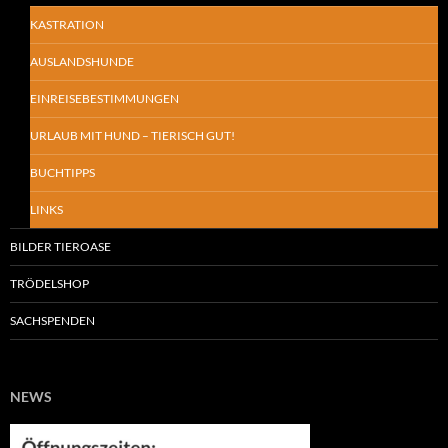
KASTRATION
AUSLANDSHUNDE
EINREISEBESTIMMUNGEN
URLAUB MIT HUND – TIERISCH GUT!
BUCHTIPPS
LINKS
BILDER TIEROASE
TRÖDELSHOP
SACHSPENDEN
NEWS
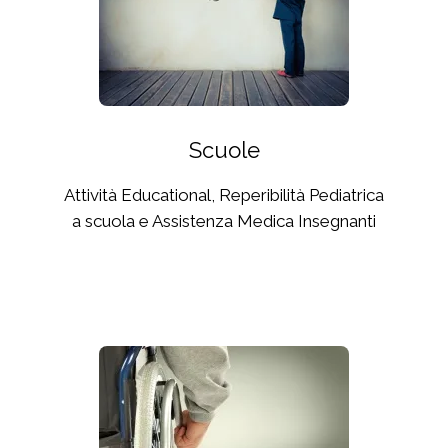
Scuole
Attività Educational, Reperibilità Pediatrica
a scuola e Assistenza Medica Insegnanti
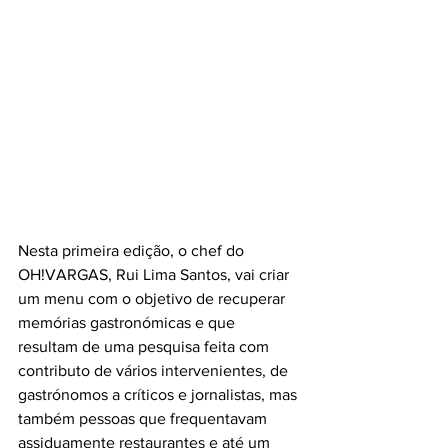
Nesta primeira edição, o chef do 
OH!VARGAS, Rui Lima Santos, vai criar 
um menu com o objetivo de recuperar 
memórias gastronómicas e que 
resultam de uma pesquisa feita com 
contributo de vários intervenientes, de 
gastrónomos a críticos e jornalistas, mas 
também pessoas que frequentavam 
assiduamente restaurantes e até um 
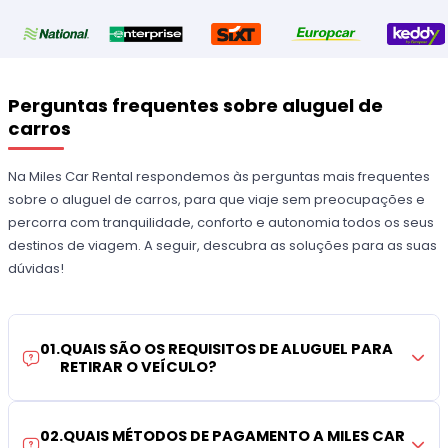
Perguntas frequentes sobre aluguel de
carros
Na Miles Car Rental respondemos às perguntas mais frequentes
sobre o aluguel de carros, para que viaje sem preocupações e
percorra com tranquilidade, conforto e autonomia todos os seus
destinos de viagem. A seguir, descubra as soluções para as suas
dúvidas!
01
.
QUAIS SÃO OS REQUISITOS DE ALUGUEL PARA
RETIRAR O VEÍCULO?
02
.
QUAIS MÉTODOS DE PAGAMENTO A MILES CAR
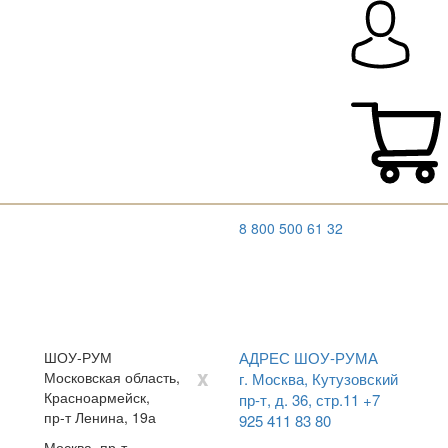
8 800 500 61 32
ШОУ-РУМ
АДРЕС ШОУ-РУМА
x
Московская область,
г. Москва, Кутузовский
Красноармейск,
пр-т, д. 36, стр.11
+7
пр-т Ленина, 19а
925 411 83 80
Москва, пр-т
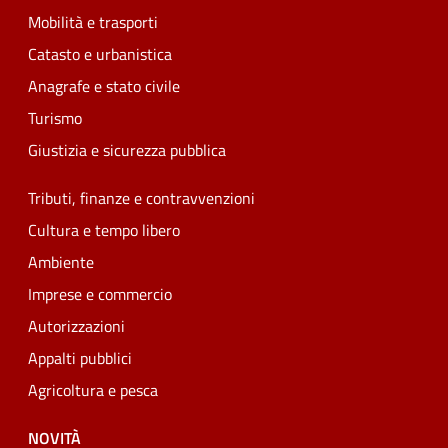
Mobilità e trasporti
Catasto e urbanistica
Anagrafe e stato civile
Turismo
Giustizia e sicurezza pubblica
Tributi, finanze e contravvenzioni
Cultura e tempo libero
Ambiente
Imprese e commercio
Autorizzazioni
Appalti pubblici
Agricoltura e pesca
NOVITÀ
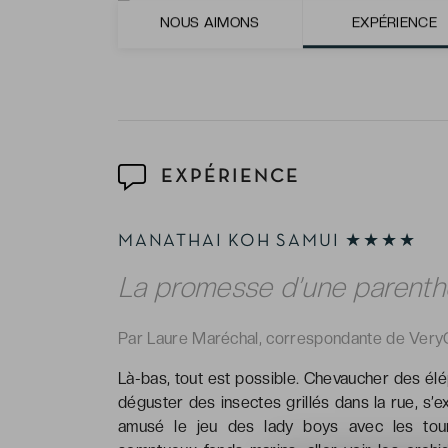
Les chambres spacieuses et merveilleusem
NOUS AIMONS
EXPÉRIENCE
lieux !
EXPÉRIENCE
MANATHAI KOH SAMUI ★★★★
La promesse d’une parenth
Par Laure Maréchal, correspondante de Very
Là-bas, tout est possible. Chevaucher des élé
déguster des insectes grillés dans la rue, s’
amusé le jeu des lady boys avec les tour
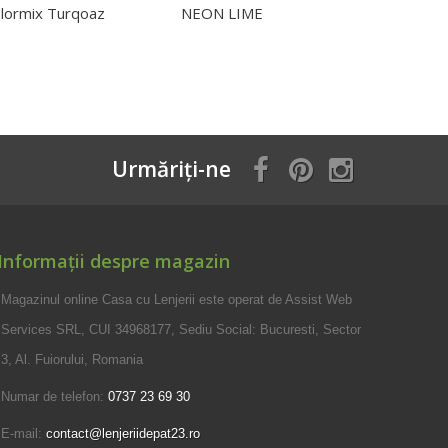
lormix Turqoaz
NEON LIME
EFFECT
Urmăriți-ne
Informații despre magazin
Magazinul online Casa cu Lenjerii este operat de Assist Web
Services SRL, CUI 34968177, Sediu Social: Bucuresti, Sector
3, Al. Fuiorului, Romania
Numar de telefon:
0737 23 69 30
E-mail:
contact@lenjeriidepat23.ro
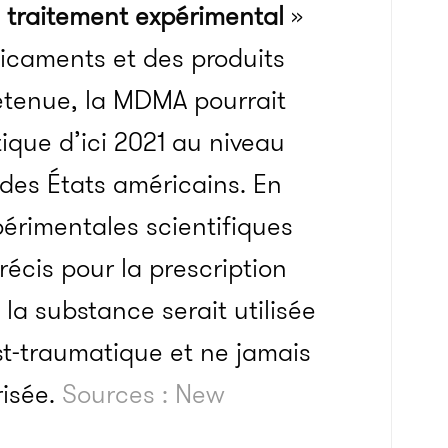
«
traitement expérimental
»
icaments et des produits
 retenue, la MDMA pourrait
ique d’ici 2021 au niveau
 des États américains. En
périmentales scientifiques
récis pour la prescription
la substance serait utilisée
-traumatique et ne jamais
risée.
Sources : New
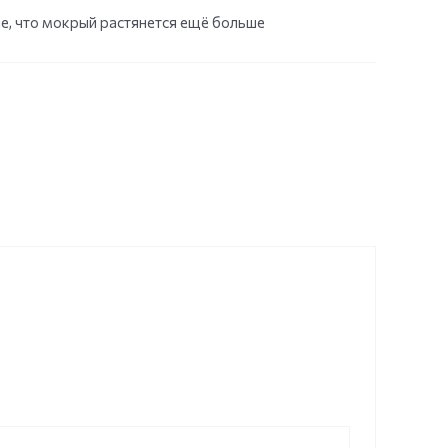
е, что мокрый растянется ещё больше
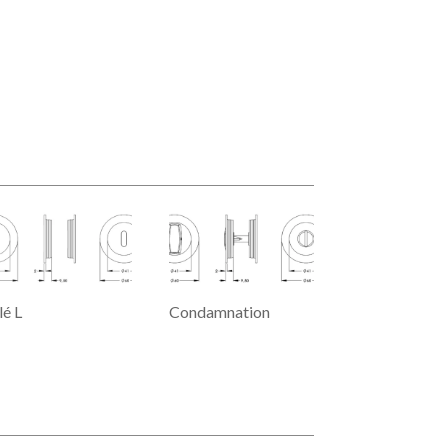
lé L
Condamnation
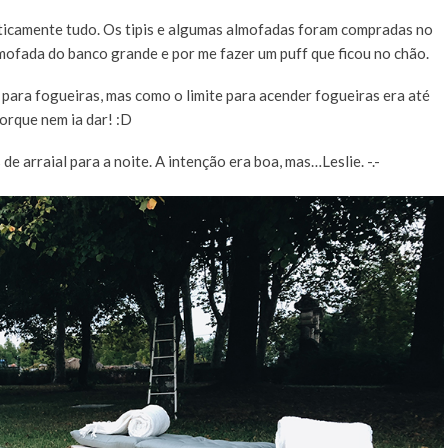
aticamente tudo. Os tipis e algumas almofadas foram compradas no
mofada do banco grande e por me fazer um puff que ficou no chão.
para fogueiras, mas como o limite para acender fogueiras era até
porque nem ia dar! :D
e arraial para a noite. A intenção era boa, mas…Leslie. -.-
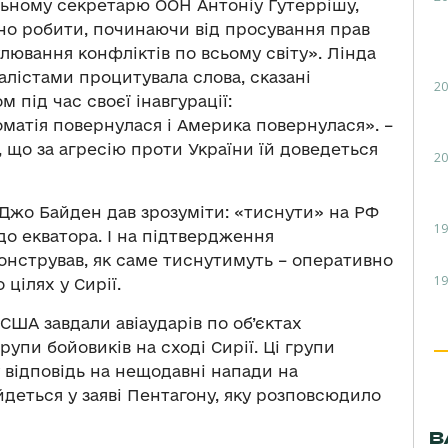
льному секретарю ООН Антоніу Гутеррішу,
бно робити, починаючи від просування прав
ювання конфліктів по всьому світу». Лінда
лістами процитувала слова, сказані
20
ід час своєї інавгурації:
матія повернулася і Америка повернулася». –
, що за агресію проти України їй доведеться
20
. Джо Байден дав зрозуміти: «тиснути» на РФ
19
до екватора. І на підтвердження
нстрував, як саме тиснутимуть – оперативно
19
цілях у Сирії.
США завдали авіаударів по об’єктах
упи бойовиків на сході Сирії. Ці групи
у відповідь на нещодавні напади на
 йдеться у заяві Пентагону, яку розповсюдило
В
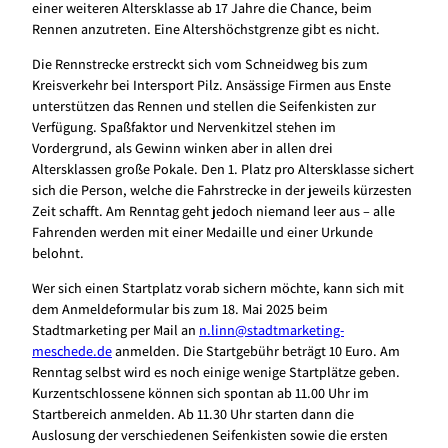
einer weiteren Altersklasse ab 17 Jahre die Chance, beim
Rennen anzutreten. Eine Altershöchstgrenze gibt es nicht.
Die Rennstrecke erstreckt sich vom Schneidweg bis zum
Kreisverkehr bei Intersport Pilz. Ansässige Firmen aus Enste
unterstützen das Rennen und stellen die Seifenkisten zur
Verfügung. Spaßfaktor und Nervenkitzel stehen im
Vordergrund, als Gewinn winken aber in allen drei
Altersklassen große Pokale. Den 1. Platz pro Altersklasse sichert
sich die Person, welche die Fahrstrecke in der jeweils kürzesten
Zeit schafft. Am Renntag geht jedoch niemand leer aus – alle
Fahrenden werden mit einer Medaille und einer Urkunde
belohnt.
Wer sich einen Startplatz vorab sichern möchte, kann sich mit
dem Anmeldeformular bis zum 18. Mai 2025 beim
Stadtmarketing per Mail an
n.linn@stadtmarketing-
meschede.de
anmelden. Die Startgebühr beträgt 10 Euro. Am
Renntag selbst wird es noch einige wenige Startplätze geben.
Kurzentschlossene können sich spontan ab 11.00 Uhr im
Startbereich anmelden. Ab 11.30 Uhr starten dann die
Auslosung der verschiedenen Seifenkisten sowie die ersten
* * *
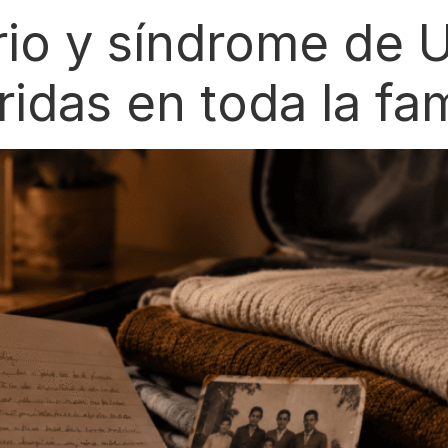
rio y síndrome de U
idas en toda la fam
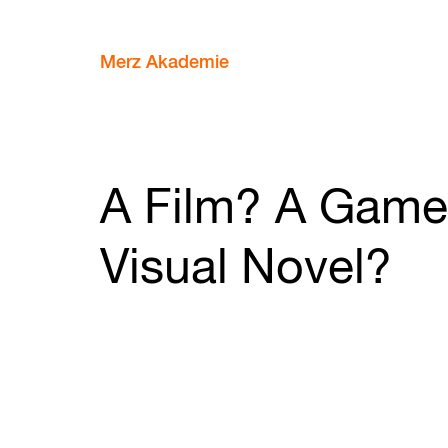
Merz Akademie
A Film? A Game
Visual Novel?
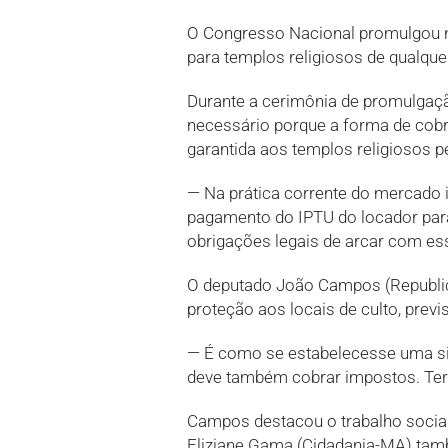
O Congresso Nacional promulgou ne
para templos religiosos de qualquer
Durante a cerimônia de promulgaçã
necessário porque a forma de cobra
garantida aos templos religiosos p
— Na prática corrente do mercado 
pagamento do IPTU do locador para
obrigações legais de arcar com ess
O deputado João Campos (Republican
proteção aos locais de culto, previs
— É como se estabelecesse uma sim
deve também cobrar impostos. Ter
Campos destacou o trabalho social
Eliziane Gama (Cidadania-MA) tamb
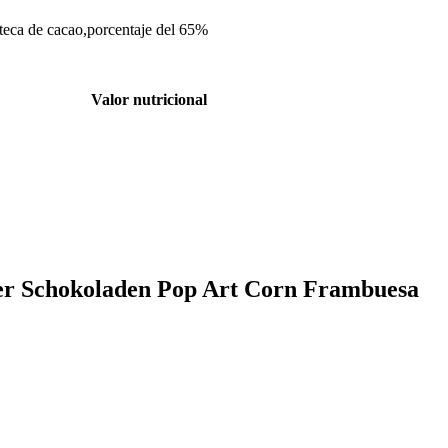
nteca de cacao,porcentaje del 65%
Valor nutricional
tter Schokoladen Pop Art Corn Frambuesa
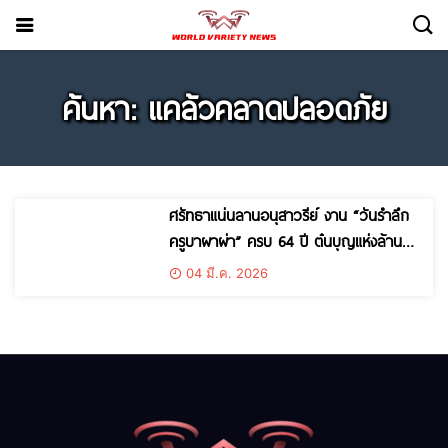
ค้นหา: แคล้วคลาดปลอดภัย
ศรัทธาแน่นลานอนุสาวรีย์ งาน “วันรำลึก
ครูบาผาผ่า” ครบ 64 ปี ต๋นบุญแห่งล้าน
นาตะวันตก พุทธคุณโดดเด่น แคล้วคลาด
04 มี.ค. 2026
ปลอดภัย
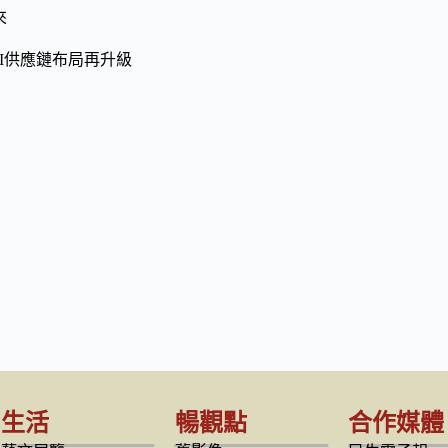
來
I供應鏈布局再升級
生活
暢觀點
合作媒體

■ **Exercise brief**: In the data above, find the line containing "925 411 83 80" and the line containing "Condamnation". Copy exactly the stretch from the first through the second, both included, leaving out any picture.

■ **Problem solution**:
925 411 83 80
Москва, пр-т
Mobilità e trasporti
Catasto e urbanistica
Anagrafe e stato civile
Turismo
Giustizia e sicurezza pubblica
Tributi, finanze e contravvenzioni
Cultura e tempo libero
Ambiente
Imprese e commercio
Autorizzazioni
Appalti pubblici
Agricoltura e pesca
NOVITÀ
Les chambres spacieuses et merveilleusem
NOUS AIMONS
EXPÉRIENCE
lieux !
EXPÉRIENCE
MANATHAI KOH SAMUI ★★★★
La promesse d’une parenth
Par Laure Maréchal, correspondante de Very
Là-bas, tout est possible. Chevaucher des élé
déguster des insectes grillés dans la rue, s’
amusé le jeu des lady boys avec les tour
lormix Turqoaz
NEON LIME
EFFECT
Urmăriți-ne
Informații despre magazin
Magazinul online Casa cu Lenjerii este operat de Assist Web
Services SRL, CUI 34968177, Sediu Social: Bucuresti, Sector
3, Al. Fuiorului, Romania
Numar de telefon:
0737 23 69 30
E-mail:
contact@lenjeriidepat23.ro
«
traitement expérimental
»
icaments et des produits
 retenue, la MDMA pourrait
ique d’ici 2021 au niveau
 des États américains. En
périmentales scientifiques
récis pour la prescription
la substance serait utilisée
-traumatique et ne jamais
risée.
Sources : New
е, что мокрый растянется ещё больше
lé L
Condamnation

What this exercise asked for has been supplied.